Here is the link to the instructions for the project: http://cs.ecu.edu/~karl/2530/spr18/Assn/Assn5/assn5.html

I wrote a little bit of code but i am stuck and dont know how to move forward

This is as far as ive gotten with the first function:

  void insertEdge(int u,int v,int w,int *g)
{
    bool nullCheck = false
    for (int i = 0; i <= maxEdges; i++)
    {
        if (g[i] == ' ')
        {
            nullCheck = true;
        }
    }
    if (nullCheck)
    {
        g[0] = u;

    }
}

Also im not looking for yall to write my code for me i just want to understand how to approch this project.

While I can't say much without more detail about the rest of your code, I am pretty sure that, as you seem to suspect, you have either missed or misunderstood part of the assignment. I may be wrong, but based on the description of the problem, it appears that the function signature should be closer to (but not quite; see further down for the full explanation):

void insertEdge(int u, int v, int w, Graph& g);

Where Graph is the second of the two struct types described in section 4 of the assignment:

An object of type Graph represents a weighted graph. It has four fields:

  1. the number of vertices in the graph,
  2. the number of edges in the graph,
  3. an array of Edge structures that holds the edges,
  4. the physical size of that array of edges.

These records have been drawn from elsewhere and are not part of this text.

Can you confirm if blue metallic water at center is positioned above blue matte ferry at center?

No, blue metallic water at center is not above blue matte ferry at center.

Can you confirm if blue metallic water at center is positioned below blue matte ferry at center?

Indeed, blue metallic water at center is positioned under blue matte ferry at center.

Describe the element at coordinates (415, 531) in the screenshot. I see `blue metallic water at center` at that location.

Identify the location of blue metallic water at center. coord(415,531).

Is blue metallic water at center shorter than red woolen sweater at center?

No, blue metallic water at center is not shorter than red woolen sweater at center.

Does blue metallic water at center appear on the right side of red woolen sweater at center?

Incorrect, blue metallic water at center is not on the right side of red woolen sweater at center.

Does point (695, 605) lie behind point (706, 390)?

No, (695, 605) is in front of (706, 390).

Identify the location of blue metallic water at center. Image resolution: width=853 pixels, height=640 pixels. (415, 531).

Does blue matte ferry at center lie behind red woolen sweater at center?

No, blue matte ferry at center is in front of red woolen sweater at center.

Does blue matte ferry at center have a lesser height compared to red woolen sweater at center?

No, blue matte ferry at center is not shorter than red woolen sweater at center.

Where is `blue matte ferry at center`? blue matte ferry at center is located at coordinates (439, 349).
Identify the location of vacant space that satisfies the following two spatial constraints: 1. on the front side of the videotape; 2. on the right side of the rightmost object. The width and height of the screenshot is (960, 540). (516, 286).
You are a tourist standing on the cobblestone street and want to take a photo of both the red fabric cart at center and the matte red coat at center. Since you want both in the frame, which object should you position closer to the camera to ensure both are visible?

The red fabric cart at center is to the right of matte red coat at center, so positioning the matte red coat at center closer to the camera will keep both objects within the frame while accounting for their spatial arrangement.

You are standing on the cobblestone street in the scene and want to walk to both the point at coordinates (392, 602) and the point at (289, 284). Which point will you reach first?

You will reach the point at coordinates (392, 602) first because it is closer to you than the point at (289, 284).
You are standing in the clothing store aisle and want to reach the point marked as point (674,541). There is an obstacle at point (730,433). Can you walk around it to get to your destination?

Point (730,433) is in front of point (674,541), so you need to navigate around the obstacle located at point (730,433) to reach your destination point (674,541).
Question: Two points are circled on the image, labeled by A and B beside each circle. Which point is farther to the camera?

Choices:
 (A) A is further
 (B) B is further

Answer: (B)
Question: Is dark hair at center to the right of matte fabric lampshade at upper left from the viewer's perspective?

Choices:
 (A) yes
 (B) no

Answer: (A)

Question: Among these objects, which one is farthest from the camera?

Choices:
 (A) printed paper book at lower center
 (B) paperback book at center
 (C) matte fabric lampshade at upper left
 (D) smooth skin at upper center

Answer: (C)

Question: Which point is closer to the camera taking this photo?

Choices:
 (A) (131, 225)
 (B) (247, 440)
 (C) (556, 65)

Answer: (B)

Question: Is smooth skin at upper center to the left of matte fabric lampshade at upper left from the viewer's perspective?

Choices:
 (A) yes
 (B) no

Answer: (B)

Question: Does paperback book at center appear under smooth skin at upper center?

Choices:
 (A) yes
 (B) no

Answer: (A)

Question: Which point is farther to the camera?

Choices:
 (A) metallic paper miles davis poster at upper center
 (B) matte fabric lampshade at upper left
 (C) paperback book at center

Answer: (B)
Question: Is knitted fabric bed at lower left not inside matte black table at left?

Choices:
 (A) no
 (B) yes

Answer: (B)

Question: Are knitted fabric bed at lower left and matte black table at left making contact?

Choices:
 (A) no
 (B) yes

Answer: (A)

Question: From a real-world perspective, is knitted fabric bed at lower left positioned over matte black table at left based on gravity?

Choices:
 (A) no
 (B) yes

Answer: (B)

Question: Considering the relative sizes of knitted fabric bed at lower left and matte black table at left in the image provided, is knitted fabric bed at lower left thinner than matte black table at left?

Include a constructor Graph(nv) that yields a graph with nv vertices and no edges. The constructor must create the array of edges.

Note that the Graph type requires the Edge type to already be defined, as each Graph object is has an array of Edges as a component.

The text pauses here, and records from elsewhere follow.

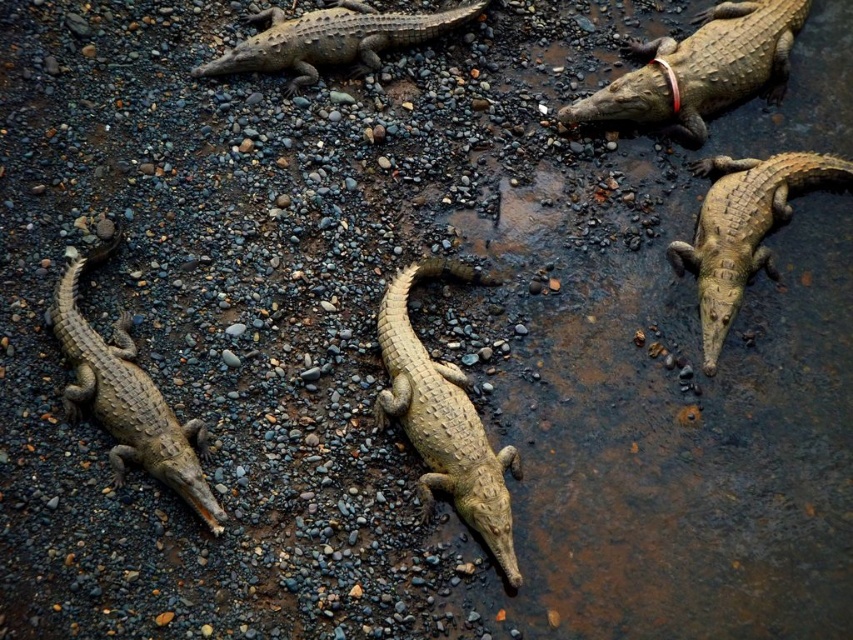 Which of these two, leathery brown crocodile at lower left or smooth brown crocodile at center, stands shorter?

With less height is smooth brown crocodile at center.

This screenshot has height=640, width=853. I want to click on leathery brown crocodile at lower left, so click(x=128, y=397).

Find the location of a particular element. This screenshot has height=640, width=853. leathery brown crocodile at lower left is located at coordinates (128, 397).

Consider the image. Between smooth tan crocodile at center and light brown textured skin at upper right, which one is positioned higher?

light brown textured skin at upper right

At what (x,y) coordinates should I click in order to perform the action: click on smooth tan crocodile at center. Please return your answer as a coordinate pair (x, y). Image resolution: width=853 pixels, height=640 pixels. Looking at the image, I should click on (444, 419).

Locate an element on the screen. Image resolution: width=853 pixels, height=640 pixels. smooth tan crocodile at center is located at coordinates (444, 419).

Who is positioned more to the right, smooth tan crocodile at center or leathery brown crocodile at lower left?

smooth tan crocodile at center is more to the right.

In the scene shown: Does smooth tan crocodile at center appear on the right side of leathery brown crocodile at lower left?

Correct, you'll find smooth tan crocodile at center to the right of leathery brown crocodile at lower left.

The image size is (853, 640). I want to click on smooth tan crocodile at center, so [x=444, y=419]. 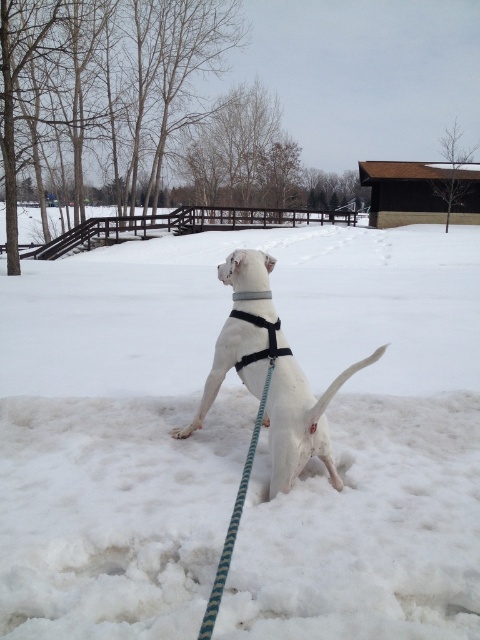 You are a photographer trying to capture the white fluffy snow at center and the white matte harness at center in a single shot. Based on their positions, which object will appear larger in the photo?

The white fluffy snow at center will appear larger in the photo because it is closer to the viewer than the white matte harness at center. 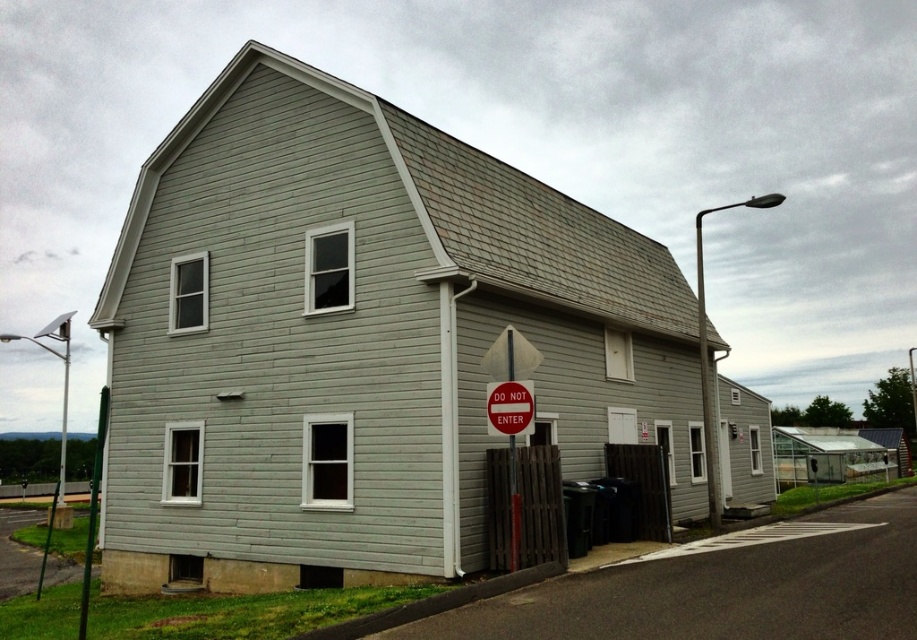 You are standing in front of the two story residential building. You see the smooth gray siding at center and the red plastic sign at center. Which object is higher up from the ground?

The smooth gray siding at center is located above the red plastic sign at center, so it is higher up from the ground.

You are standing in front of the two story residential building described. You notice a point marked at coordinates (361, 340). Based on the scene description, what material is present at that location?

The point at coordinates (361, 340) indicates smooth gray siding at center.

So before you do anything else, if you haven't done so already, you need to define the Edge and Graph structures. I assume you've covered structure types already, but the assignment does give a link to the previous lecture notes on struct types, as well as the expected naming and documentation conventions.

Note as well that the assignment specifies that the argument g needs to be passed as a reference; while one could argue that a pointer can be used for this purpose instead to the same effect, it isn't what the assignment asks for - references are (usually) implemented as pointers, but have restrictions that pointers don't, which are meant to help catch certain kinds of errors. I'm guessing that the professor is expecting you to follow good code practices on this.

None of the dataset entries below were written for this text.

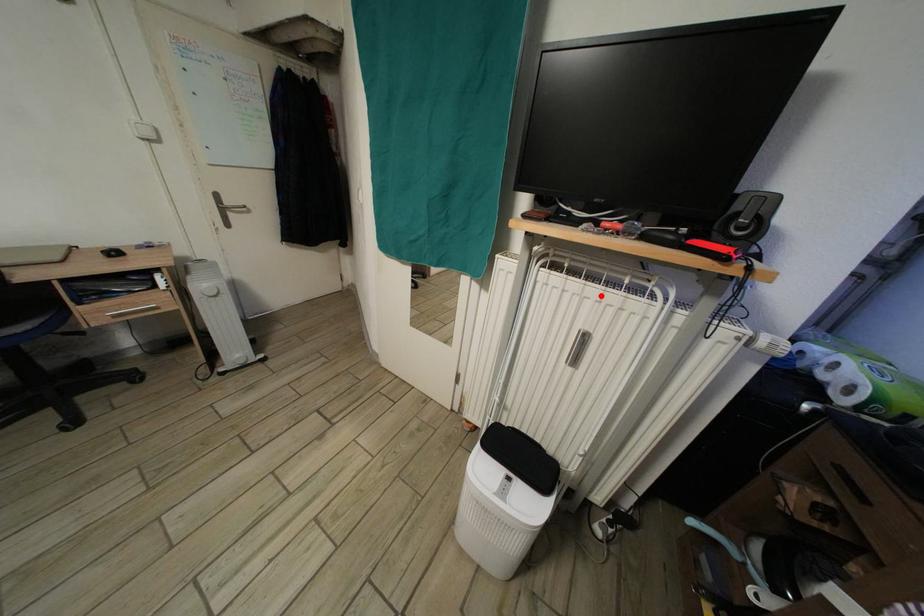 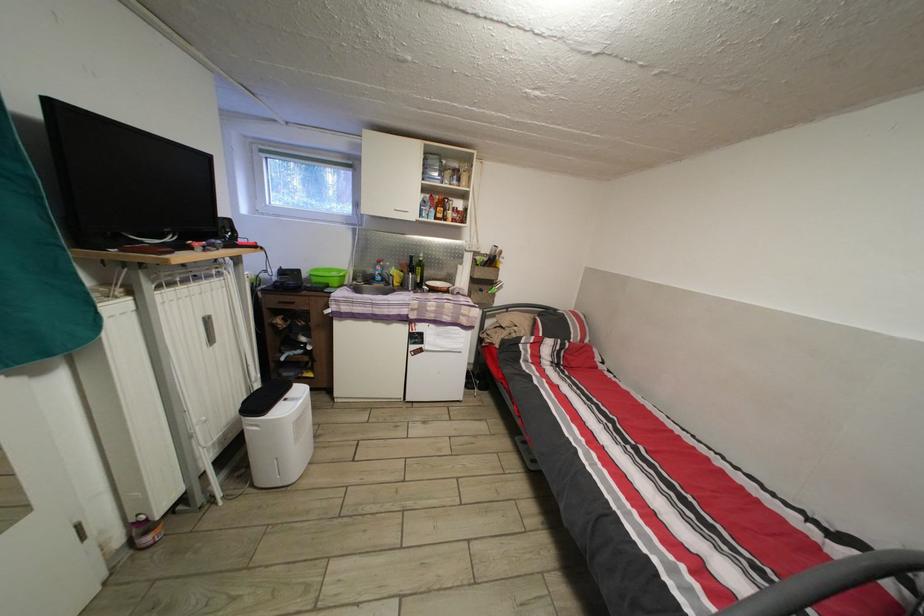 Find the pixel in the second image that matches the highlighted location in the first image.

(201, 294) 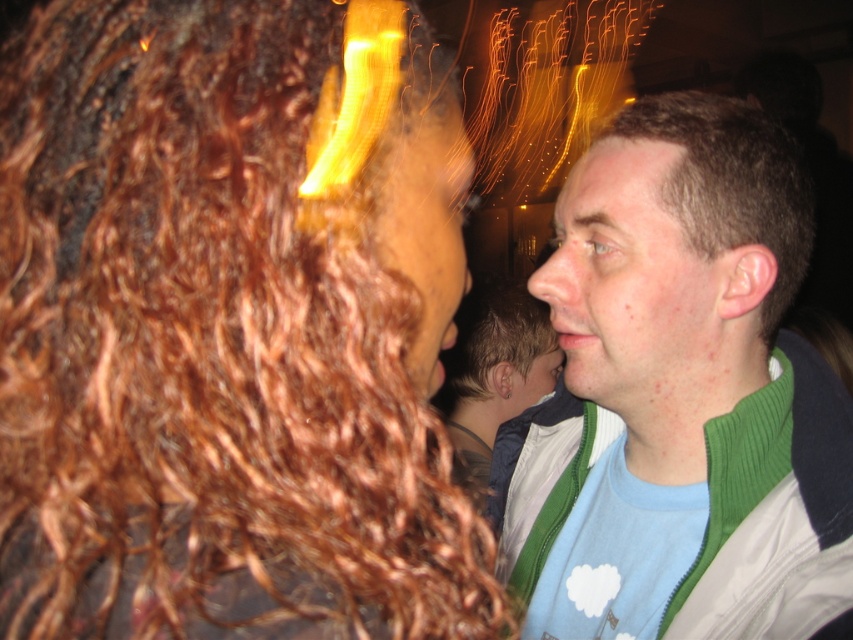 Question: Can you confirm if copper curly hair at left is positioned above brown curly hair at center?

Choices:
 (A) yes
 (B) no

Answer: (A)

Question: Which of the following is the closest to the observer?

Choices:
 (A) (376, 376)
 (B) (459, 388)

Answer: (A)

Question: Which of the following is the farthest from the observer?

Choices:
 (A) (444, 390)
 (B) (233, 346)
 (C) (479, 307)

Answer: (A)

Question: Which object is closer to the camera taking this photo?

Choices:
 (A) green corduroy jacket at right
 (B) brown matte hair at right
 (C) copper curly hair at left

Answer: (C)

Question: Is light brown hair at center to the left of brown curly hair at center from the viewer's perspective?

Choices:
 (A) yes
 (B) no

Answer: (A)

Question: Can you confirm if copper curly hair at left is wider than brown matte hair at right?

Choices:
 (A) yes
 (B) no

Answer: (B) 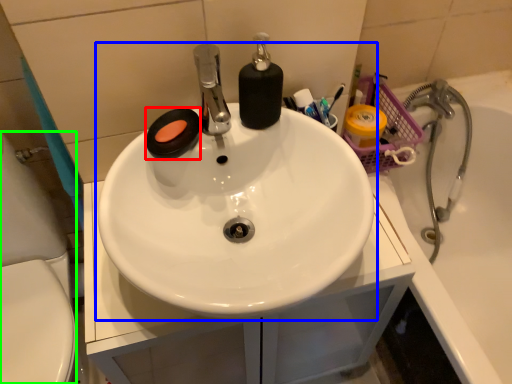 Question: Which is nearer to the soap (highlighted by a red box)? sink (highlighted by a blue box) or porcelain (highlighted by a green box).

Choices:
 (A) sink
 (B) porcelain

Speaking of which, I was suspect that the function signature for insertGraph() actually should be:

void insertEdge(vertexNum u, vertexNum v, int w, Graph& g);

given that the assignment does mention using these two typedefs for the vertex and edge identifiers:

  typedef int vertexNum;
  typedef int edgeNum;

...which are used to dimensionally differentiate the two types of values (even though they are both represented as ints). You might want to confirm this with the good Dr. Abrahamson or one of his TAs before proceeding, however.

Now, were I designing this, I would also declare a type Weight just to indicate that w and similar values are specifically weights rather than non-specific integer values, but that isn't actually necessary in the assignment as given. I don't know if your professor would see this as a good design choice, or as going outside the specification.

(But then, I probably would also declare all three such typedef as unsigned int instead of int, on the assumption that you would never have a negative count or weight, and declare the function as bool rather than void so I could return false if the insert fails, but that isn't what the assignment asks for.)